Accumulation and degradation of scar tissue in fibrotic liver disease occur slowly, typically over many years. Direct measurement of fibrogenesis, the rate of scar tissue deposition, may provide valuable therapeutic and prognostic information. We describe here results from a pilot study utilizing in vivo metabolic labeling to measure the turnover rate of hepatic collagen and collagen-associated proteins in plasma for the first time in human subjects. Eight subjects with chronic liver disease were labeled with daily oral doses of 2H2O for up to 8 weeks prior to diagnostic liver biopsy and plasma collection. Tandem mass spectrometry was used to measure the abundance and fractional synthesis rate (FSR) of proteins in liver and blood. Relative protein abundance and FSR data in liver revealed marked differences among subjects. FSRs of hepatic type I and III collagen ranged from 0.2-0.6% per day (half-lives of 4 months to a year) and correlated significantly with worsening histologic fibrosis. Analysis of plasma protein turnover revealed two collagen-associated proteins, lumican and transforming growth factor beta-induced-protein (TGFBI), exhibiting FSRs that correlated significantly with FSRs of hepatic collagen. In summary, this is the first direct measurement of liver collagen turnover in vivo in humans and suggests a high rate of collagen remodeling in advanced fibrosis. In addition, the FSRs of collagen-associated proteins in plasma are measurable and may provide a novel strategy for monitoring hepatic fibrogenesis rates.

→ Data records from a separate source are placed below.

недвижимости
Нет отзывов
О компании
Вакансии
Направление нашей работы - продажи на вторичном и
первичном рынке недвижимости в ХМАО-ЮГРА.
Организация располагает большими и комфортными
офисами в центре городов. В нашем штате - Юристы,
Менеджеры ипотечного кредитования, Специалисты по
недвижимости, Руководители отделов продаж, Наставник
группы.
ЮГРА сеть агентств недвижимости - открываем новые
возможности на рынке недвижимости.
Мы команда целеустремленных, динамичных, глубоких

纤维化肝病中瘢痕组织的积累和降解过程缓慢,通常需要数年时间。直接测量纤维生成,即瘢痕组织沉积的速率,可能会提供有价值的治疗和预后信息。我们在此描述一项初步研究的结果,该研究首次在人类受试者中利用体内代谢标记来测量肝脏胶原蛋白和血浆中胶原蛋白相关蛋白的周转率。八名慢性肝病患者在进行诊断性肝活检和采集血浆之前,连续8周每日口服2H2O进行标记。采用串联质谱法测量肝脏和血液中蛋白质的丰度和分数合成率(FSR)。肝脏中的相对蛋白质丰度和FSR数据显示,受试者之间存在显著差异。肝脏I型和III型胶原蛋白的FSR范围为每天0.2 - 0.6%(半衰期为4个月至1年),并且与组织学纤维化的恶化显著相关。血浆蛋白周转率分析显示,两种胶原蛋白相关蛋白,即核心蛋白聚糖和转化生长因子β诱导蛋白(TGFBI),其FSR与肝脏胶原蛋白的FSR显著相关。总之,这是首次在人体内直接测量肝脏胶原蛋白的周转率,表明晚期纤维化中胶原蛋白重塑率很高。此外,血浆中胶原蛋白相关蛋白的FSR是可测量的,可能为监测肝脏纤维生成速率提供一种新策略。